BRUSSELS, Belgium, November 14, 2013 (ENS) – Nearly nine out of 10 Europeans (88 percent) believe that biodiversity loss – the decline and possible extinction of animals and plants, natural habitats and ecosystems in Europe – is a problem, finds a new public opinion survey.

Nine in 10 respondents to the latest Flash Eurobarometer survey believe that the decline of forests, climate change, the endangering and disappearance of animals, the decline of natural habitats and the endangering of some plants are all serious problems.

The survey was carried out by TNS Political & Social network in the then 27 Member States of the European Union and Croatia June 26-28 and released in November.

Iberian lynx

Critically endangered, the Iberian lynx clings to survival in Spain and Portugal. (Photo by Iberian Lynx Ex-situ Conservation Programme)

Some 25,537 respondents from different social and demographic groups were interviewed via landline and mobile phone in their mother tongue on behalf of the European Commission, DG Environment.

Environment Commissioner Janez Potocnik said, “It’s good to see that public opinion is increasingly aware of how important biodiversity is. I hope political leaders will translate this concern into tangible action to deliver what we have agreed in the EU Biodiversity Strategy.”

Across the EU, more than nine in 10 respondents think that pollution of air and water (96 percent), man-made disasters (96 percent), intensive farming, deforestation and over-fishing (94 percent), climate change (91 percent) and conversion of natural areas to other uses (91 percent) threaten diversity at least to some extent.

Slightly fewer Europeans think that invasive plants and animals threaten biodiversity (78 percent).

Among Europe’s 1,000 species of native mammals, birds, reptiles and amphibians, 155 are classified as threatened, endangered or critically endangered. Conservation experts warn that 16 of the endangered animals will soon be extinct.

For example, lynx are nearly extinct in Portugal where few, if any, remain. Spain’s only two breeding populations total 84 to 143 adults. Lynx’s main food source, rabbits, became scarce after the 1940s. That, along with much of their habitat being developed, led to steep population declines.

European roller

European Roller, Coracias garrulus, in Romania, 2007 (Photo by Artur Mikolajewski)

Main threats to bird species in Europe include habitat loss, habitat degradation due to intensive farming practices and the use of poisons. The nonprofit conservation organization BirdLife’s latest assessment of the conservation status of Europe’s birds at continental level, conducted in 2004, showed that 43 percent were in an unfavorable condition – a deterioration from 38 percent a decade earlier. Species faring badly include farmland birds, waders, raptors and long-distance migrants.

Almost four in 10 respondents (38 percent) to the Flash Eurobarometer survey say that they already make a personal effort to protect biodiversity, a proportion that has increased slightly compared with 2007 when it was 34 percent.

Eight in 10 of those surveyed (78 percent) say that they buy eco-friendly products, such as those that are organic or locally produced, to help fight biodiversity loss.

According to the survey responses, Europeans protect biodiversity for a variety of reasons:

Nine out of 10 respondents agree (93 percent), and six out of 10 (62 percent) very much agree that it is important to halt biodiversity loss because our well-being and quality of life is based upon nature and biodiversity.

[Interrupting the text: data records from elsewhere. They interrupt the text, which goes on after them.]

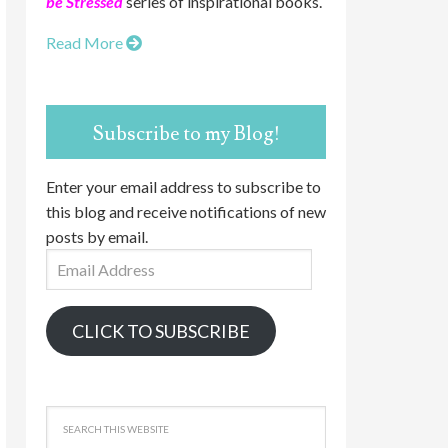
be Stressed
series of inspirational books.
Read More
Subscribe to my Blog!
Enter your email address to subscribe to
this blog and receive notifications of new
posts by email.
Email
Address
CLICK TO SUBSCRIBE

More than eight out of 10 respondents agree (87 percent) that it is important because biodiversity is indispensable for the production of goods such as food, fuel and medicines.

Three quarters of of those surveyed agree (75 percent) that it is important because Europe will get poorer economically due to the loss of biodiversity.

A majority, 65 percent, totally agree that the EU should increase the areas where nature is protected in Europe.

Much of the European Union’s efforts to protect biodiversity focus on Natura 2000, a vast network of protected areas that now covers almost 18 percent of Europe’s landmass. The survey showed an upward trend in awareness of the network, but from a low level; around three quarters of respondents (73 percent) still have never heard of the network.

Familiarity with the term “biodiversity” has increased in 18 Member States compared with the previous survey in 2010.

Across the EU, slightly less than half of Europeans surveyed have heard of the term “biodiversity” and know what it means (44 percent). Three in 10 have heard of it but don’t know what it means (30 percent) and slightly more than a quarter have never heard of it (26 percent).

More than seven out of 10 respondents agree that the European Union should better inform citizens about the importance of biodiversity.